Parametric bootstrapping is useful for answering the question: "I have observed a particular difference between the score of the optimal tree and the score of the best tree that is compatible with the null hypothesis. Is this score difference larger than I would expect if the null were true?"

The score difference can be a difference in log-likelihoods, a difference in parsimony scores, etc.

Parametric bootstrapping has a lot of steps. You may want to look at this flowchart (note the step numbers correspond to the Algae dataset; toward the end, they differ from this exercise).


Lab Activity

1. Download the data for the lab by running:

wget http://phylo.bio.ku.edu/slides/param_boot_lab.zip
unzip param_boot_lab.zip
cd param_boot_lab/snakes

If your machine does not have wget, you can install it or use curl -O http://phylo.bio.ku.edu/slides/param_boot_lab.zip to grab the file.


The data file is snakes.nex


Calculating the test statistic on the real data

2. Find the score of the most parsimonious tree using PAUP. Launch the command line version of PAUP by typing paup.

Once we have launched PAUP, we should start a log file to save the output, execute the data set and run a heuristic search. Heuristic searches are not guaranteed to find the optimal solution, but they often do a pretty good job (we'll talk more about tree searching later in the course). The invocation shown below will conduct 100 searches of trees from 100 different starting trees that are constructed using a quick algorithm called "stepwise addition."

Log Start File = snakemonophyly.log ;
Execute snakes.nex ;
Set Criterion = pars ;
HSearch NReps = 100 Start = stepwise AddSeq = rand MulTrees = no ;
  • How many most parsimonious trees did you find?

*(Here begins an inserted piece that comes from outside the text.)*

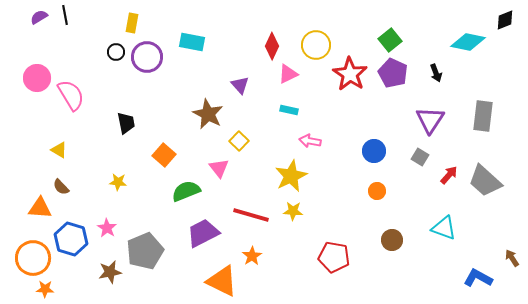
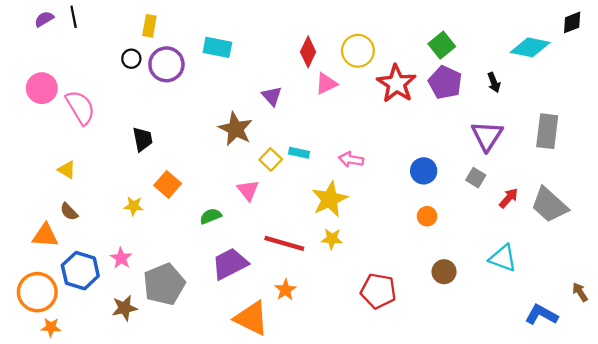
cyan rectangle: (289, 110) -> (299, 153), moved
orange square: (164, 155) -> (168, 184), moved
green semicircle: (186, 191) -> (211, 216), size x0.7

You certainly aren't finding all of the most parsimonious trees with the quick search we have done, but do make sure that you can interpret PAUP's output.
  • What is the parsimony score of the most parsimonious tree(s)? answer (your answer may vary a bit because our searches are heuristic).
You can use
ShowTree 1
to see the first trees in memory (only the trees that are tied for having the best score will be in memory at this point).

One of the odd things about the trees that I get from a quick parsimony search on these data is the fact that the blind snake Leptotyphlops_humilis is found as sister to the non-blind snakes. It probably belongs in a group with the other blind snakes (Ramphotyphlops_braminus and Typhlops_reticulatus in this data set).

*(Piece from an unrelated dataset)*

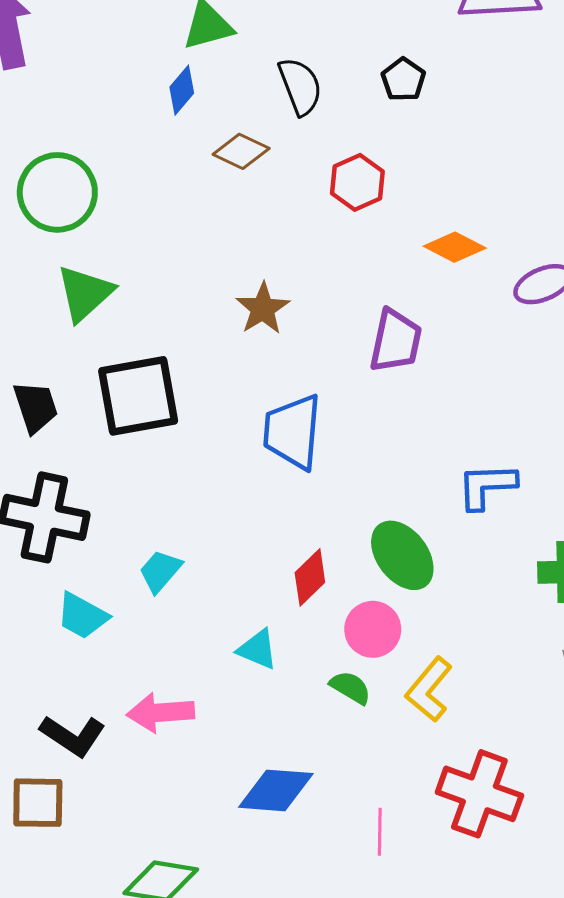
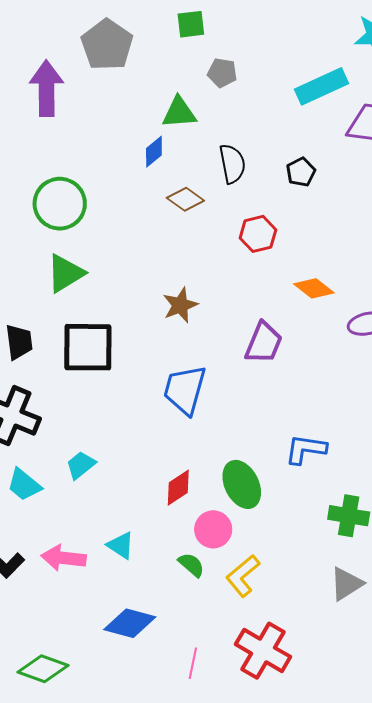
cyan triangle: (258, 649) -> (121, 545), moved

This is a tiny dataset (by modern standards), could the presence of the group just be caused by sampling error? Let's see if there is bootstrap support for that odd grouping.

3. The Boot in PAUP command will do the bootstrapping. Options that you provide before the / control the bootstrap resampling. After the / you can enter parameters for the heuristic search that is conducted on each bootstrap pseudoreplicate.

Use the command:

Boot nreps = 200 / nreps = 1 ;

to calculate the bootstrap proportions and display the majority-rule consensus tree from the bootstrapping analyses. This asks for 200 bootstrap pseudoreplicates, but tell PAUP to just do one heuristic search on each replicate. Somewhat confusingly, "nreps" is the keyword in both cases, but the / provides the context needed to interpret the keyword.


4. Does the bootstrap majority-rule tree display the odd grouping of Leptotyphlops_humilis with the non-blind snakes? answer

What is the BP for the strange grouping? answer

There are a lot of reasons we could get fairly high bootstrap support: the fast rate of evolution of animal mitochondrial sequences means they are poor choices to use for deep relationships. And parsimony is a particularly bad combination.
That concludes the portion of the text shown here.